I miss blogging because, first, I like to write and, second, I like to be read. Yes, I admit it: I like to be read. Is there anything wrong with that? Does that make me narcissistic?
No, I don’t think so. At least not totally. Not in the pejorative sense of the word.
I also miss real blogging as it used to be at the beginning of the Aughts (i.e., the ’00s or 2000s), before it became mainstream. Back then, the blogosphere — a term coined supposedly as a joke in 1999 by the late Brad Graham of BradLands fame, which eerily is still online, untouched, seemingly with no one having found a way of updating it to warn of his death — was a social network in its own right. Some members of this network were simply “lurkers” — again, not in the pejorative sense of the word — who had their “blogroll,” while others were producers. This social network led to real connections and, yes, sometimes real discorde. Many eventually met in person at improvised “blog conventions,” while in one case that’s very close to my heart, one blogger’s online reflections led one “lurker” to e-mail the blogger her reflections on that post, which led to a string of back and forth e-mails which, over time, finally led to the blogger moving to Canada and marrying the lurker! (Okay, I’m skipping a few steps, but you get my point.)

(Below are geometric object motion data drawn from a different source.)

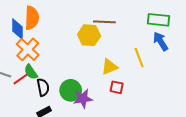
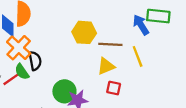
brown line: (104, 22) -> (110, 44), moved
blue arrow: (161, 41) -> (141, 25), moved
black semicircle: (43, 87) -> (35, 61), moved

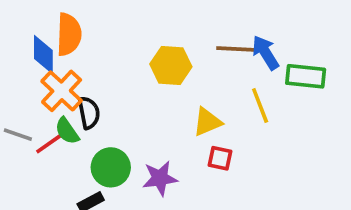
green rectangle: (158, 16) -> (306, 76), moved
brown line: (110, 44) -> (236, 49), moved
green circle: (64, 91) -> (111, 167), moved

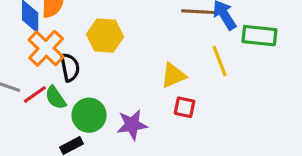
yellow hexagon: (171, 65) -> (105, 36), moved
green semicircle: (67, 131) -> (56, 98), moved

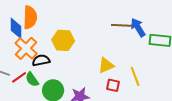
yellow line: (220, 61) -> (135, 76), moved
black semicircle: (70, 67) -> (41, 60), turned -90

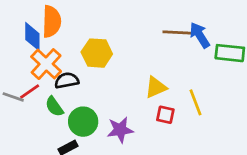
red line: (19, 77) -> (30, 91), moved

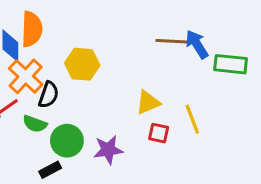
black semicircle: (67, 80) -> (49, 95), turned 120
green semicircle: (54, 107) -> (35, 124), turned -35

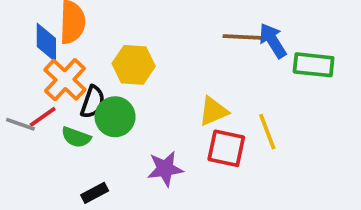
red square: (159, 133) -> (226, 148), size x1.5
green circle: (67, 141) -> (115, 117), moved

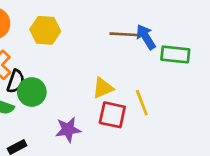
yellow hexagon: (134, 65) -> (45, 30), moved

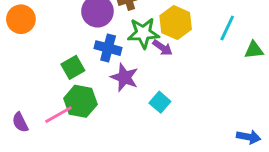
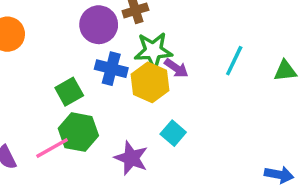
yellow hexagon: (176, 23) -> (150, 82), moved
cyan line: (227, 28) -> (234, 61), moved
purple star: (124, 77) -> (131, 158), moved

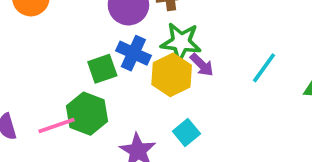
green square: (69, 92) -> (102, 69), moved

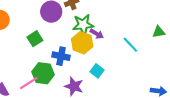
blue cross: (133, 53) -> (61, 56), moved
cyan line: (264, 68) -> (130, 45), moved, turned -66
green square: (102, 69) -> (35, 39), moved

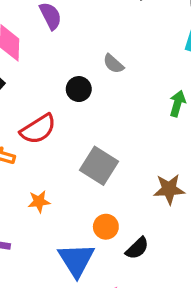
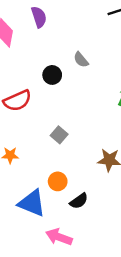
gray square: (99, 166) -> (59, 135), size x0.6
blue triangle: (76, 260) -> (32, 203), turned -44

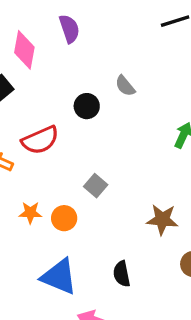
orange circle: (58, 181) -> (64, 218), moved
black semicircle: (79, 201) -> (122, 274), turned 114

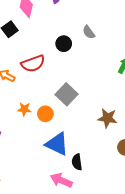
gray square: (96, 186) -> (67, 94), size x1.5
black semicircle: (122, 274) -> (77, 162), moved
blue triangle: (59, 277) -> (57, 144), moved

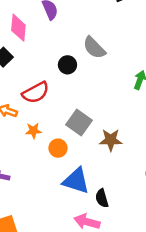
gray semicircle: (89, 32) -> (94, 48), size x1.5
orange star: (24, 109) -> (33, 131), moved
brown star: (107, 118) -> (111, 140), moved

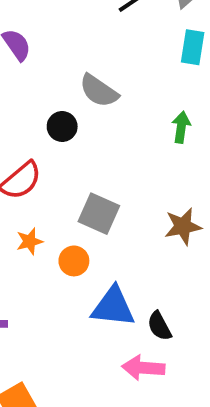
brown star: (111, 140) -> (183, 226), moved

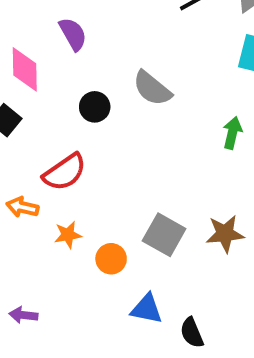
black circle: (62, 127) -> (95, 107), moved
gray square: (99, 214) -> (164, 235), moved
blue triangle: (113, 307) -> (147, 309), size x0.7

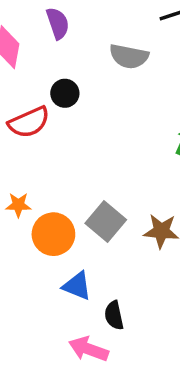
gray semicircle: (152, 88) -> (129, 56), moved, turned -39
red semicircle: (65, 172) -> (29, 122), moved
orange circle: (111, 259) -> (53, 234), size x1.5

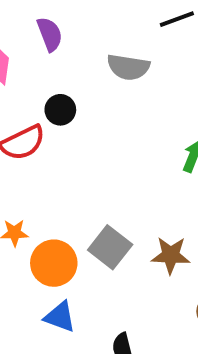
blue triangle: (77, 286) -> (60, 317), moved

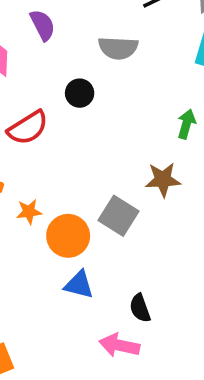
black circle: (60, 110) -> (80, 93), moved
brown star: (171, 255) -> (163, 180), moved

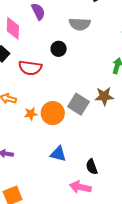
red semicircle: (28, 128) -> (30, 68), turned 40
gray square: (119, 216) -> (78, 104), moved
orange circle: (68, 236) -> (53, 113), moved

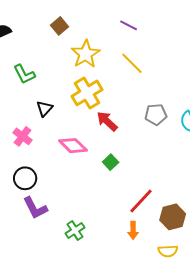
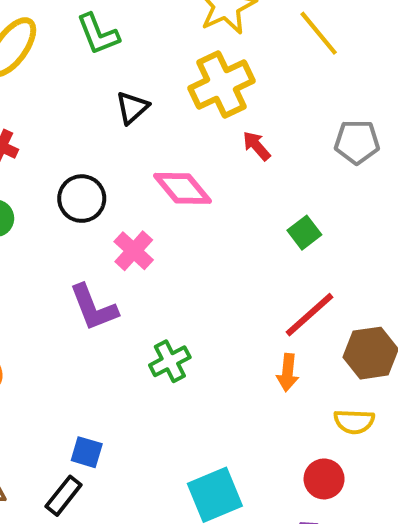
red arrow: (107, 121) -> (257, 146), size x0.7
pink cross: (23, 136) -> (134, 251), moved
green square: (111, 162) -> (304, 233), moved
black circle: (25, 178) -> (82, 199), moved

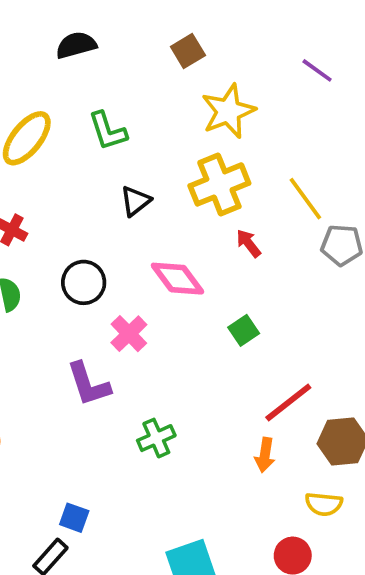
yellow line: (319, 33) -> (305, 199), moved
green square: (304, 233) -> (244, 330), moved

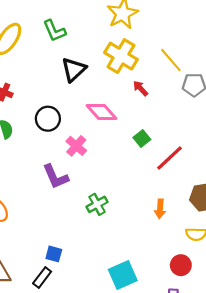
yellow cross: (219, 184) -> (121, 56), turned -32
black triangle: (135, 201) -> (74, 70), size x1.4
red line: (288, 403) -> (169, 158), moved

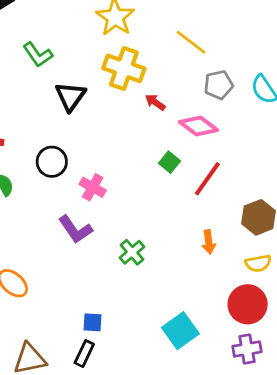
yellow line: (171, 60) -> (191, 42), moved
pink diamond: (101, 112) -> (198, 126), moved
red circle: (181, 265) -> (248, 304), size x1.5

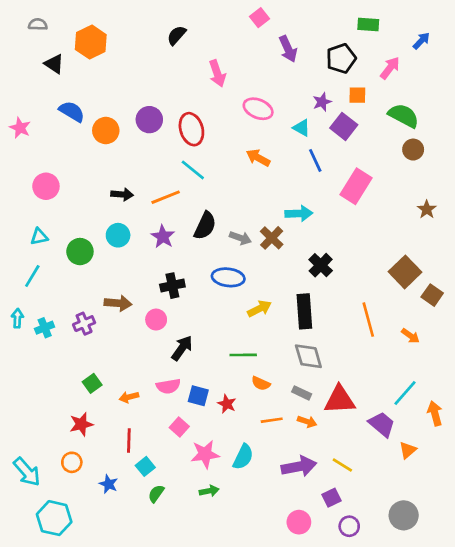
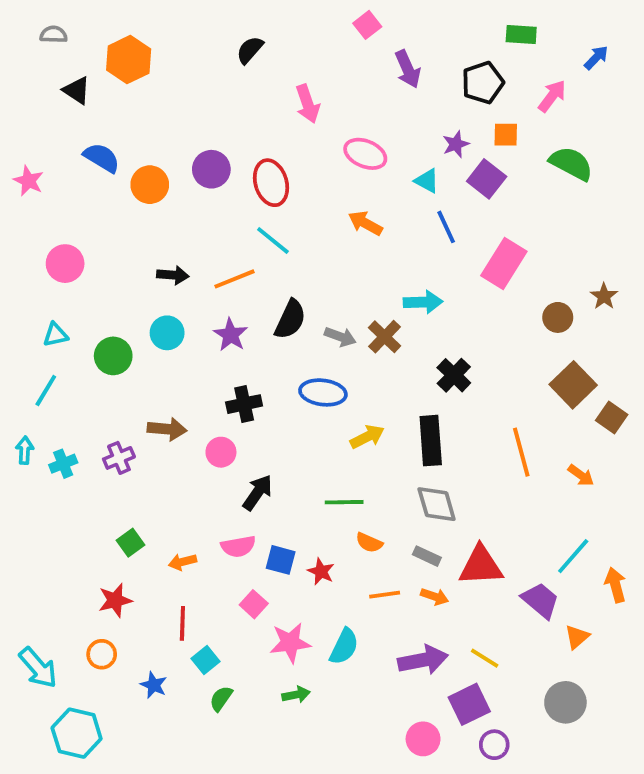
brown circle: (413, 150) -> (558, 317), moved
purple square: (332, 498) -> (469, 704), size x1.5
gray circle: (404, 515) -> (565, 702), moved

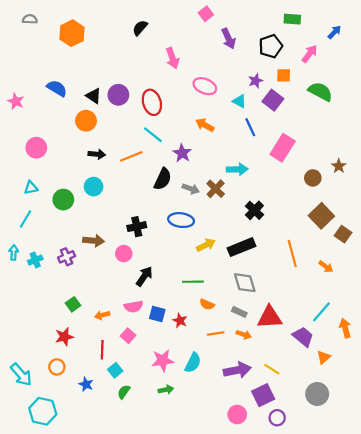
black triangle: (77, 90) -> (94, 96), moved
orange circle: (150, 185) -> (86, 121), moved
purple star: (231, 335) -> (182, 153), moved
black rectangle: (431, 441) -> (242, 247), turned 72
pink square: (254, 604) -> (128, 336), moved

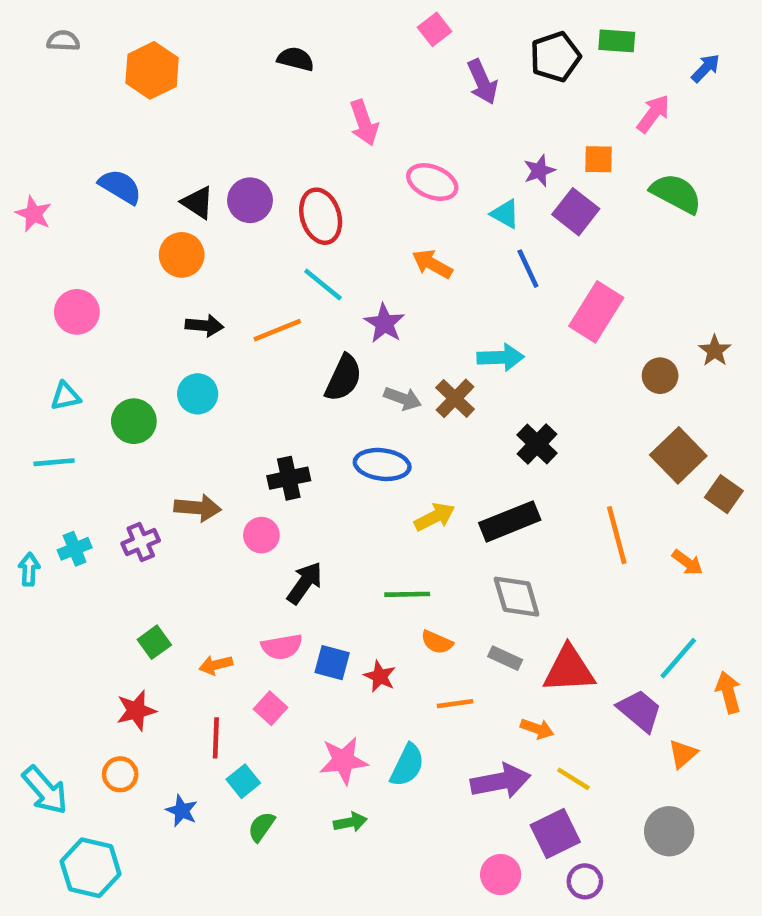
black semicircle: (140, 28) -> (296, 59), turned 63
black pentagon: (271, 46) -> (555, 57), moved
cyan line: (26, 219) -> (54, 462), turned 54
cyan arrow: (14, 252) -> (29, 569), moved
orange arrow: (244, 335) -> (537, 729), moved

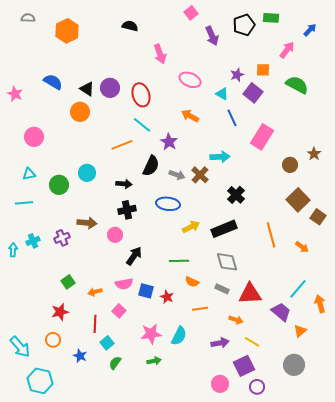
black arrow: (204, 326) -> (124, 184), moved
purple arrow: (501, 781) -> (220, 343), size x0.7

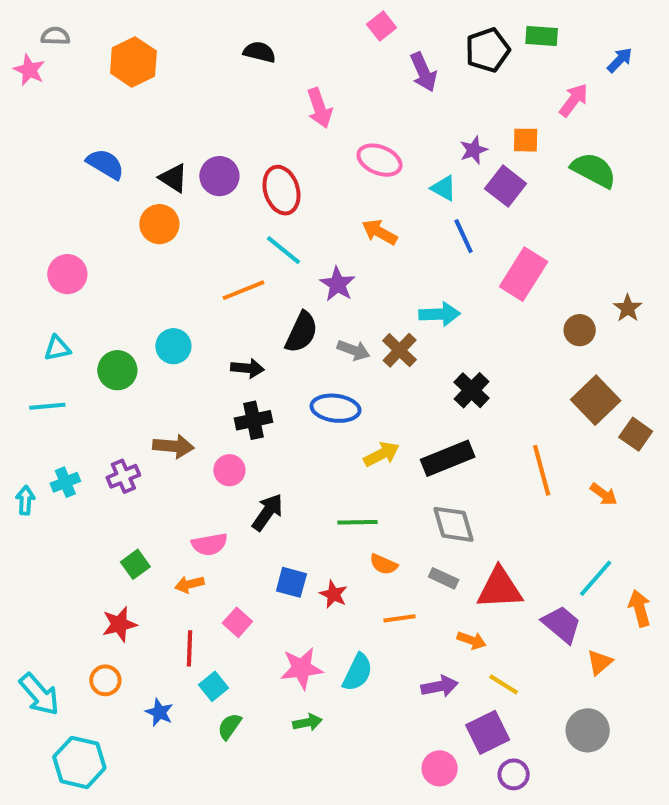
pink star: (15, 94) -> (29, 70), moved
pink semicircle: (124, 284) -> (209, 544), moved

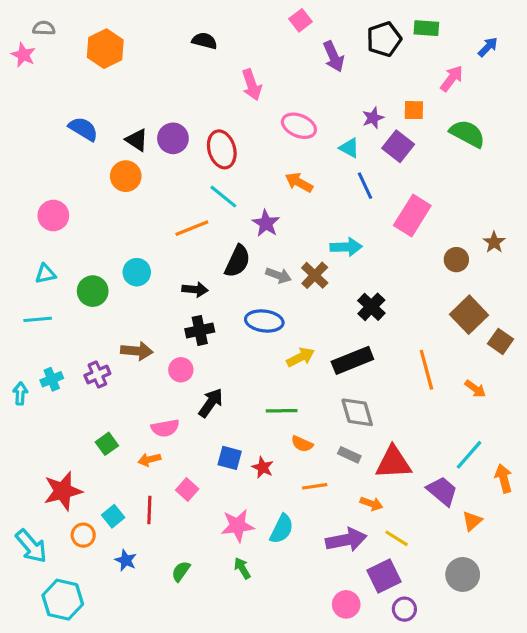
red star: (119, 624) -> (63, 491), moved, size x1.4
cyan square: (213, 686) -> (113, 516), moved
purple arrow: (440, 686) -> (346, 540), size x1.4
green arrow: (307, 722) -> (242, 568), turned -110

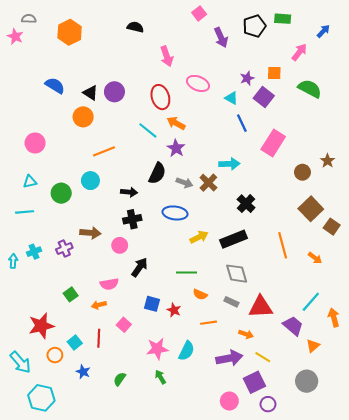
red ellipse: (222, 149) -> (160, 97), moved
orange arrow: (299, 182) -> (176, 123), moved
orange line: (192, 228) -> (104, 151), moved

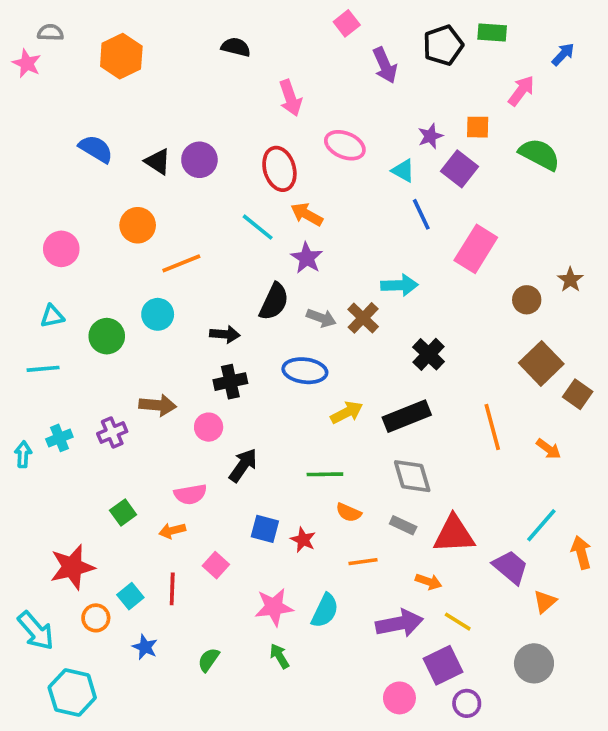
orange circle: (83, 117) -> (138, 225), moved

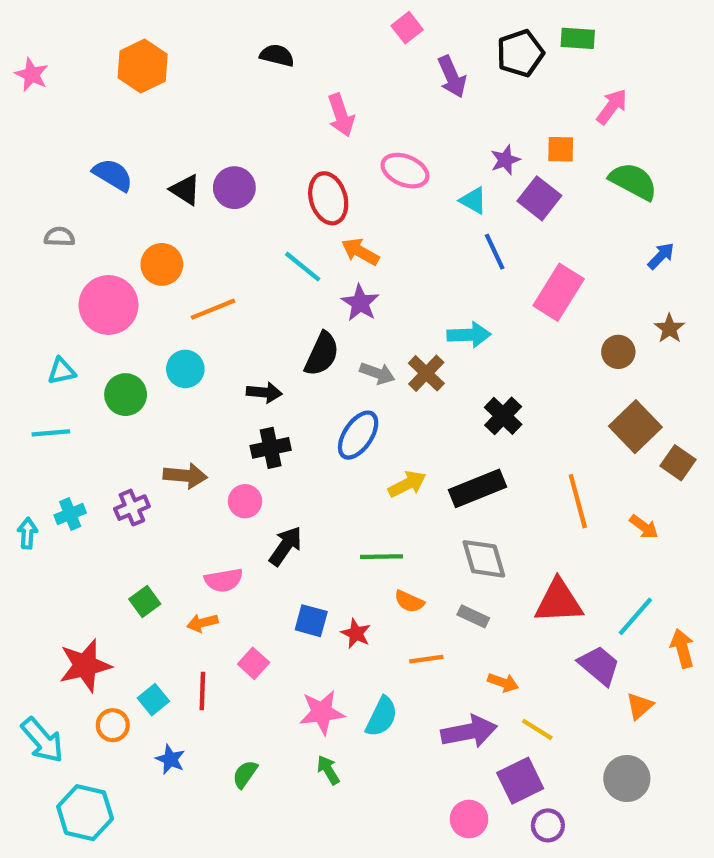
gray semicircle: (50, 33) -> (59, 237), moved
blue arrow: (563, 54) -> (661, 256), moved
pink circle: (61, 249) -> (109, 305), moved, size x1.4
blue ellipse: (305, 371) -> (358, 435), turned -63
red triangle: (454, 534) -> (559, 601), moved

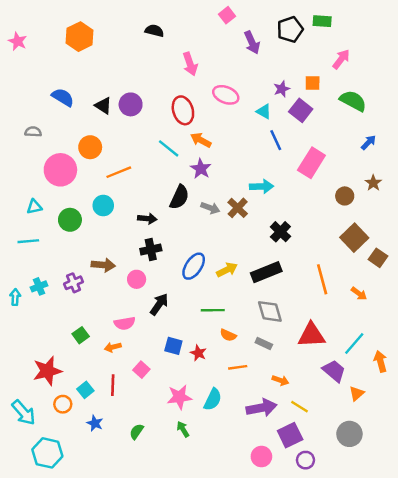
blue ellipse: (358, 435) -> (194, 266), moved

By the same token, the flip side of blogging has always been risk — not just of exposing your thoughts to whomever would stumble upon them, but also of writing something that can lead to real trouble.
Take, for instance, when I was working freelance. I had to hold back whenever the thought that preoccupied my mind involved one of my clients. Now, employed and no longer a freelancer, I really have to watch out. After all, people have lost their job over what they wrote in their blog! I have made some references to my work, but I’ve steered clear from bitching about it. And believe me, these days, I’d really want to bitch about it!
Meanwhile, most people who know me in person also know all about that “other story” I haven’t blogged about, at least not directly …until now: the fact that my spouse and I have split. I’m reticient to get into it for a whole bunch of reasons: not wanting to turn this blog into a de facto kangaroo court against someone whom I did marry, after all; feeling it would not make for compelling reading; not wishing to publish something that could lead to the same kind of trouble as can bitching about an employer, and believing that it’s not such a good idea to turn this blog into an alternate therapist.
So, confronted by these fears and countless hours of (self-imposed) overtime at work, what I have done?
Nothing. I abandoned this blog I loved so much.
I’m thinking of changing that, though. I miss it too much. I’ll have to think a little about how to come back, but I will. Promise!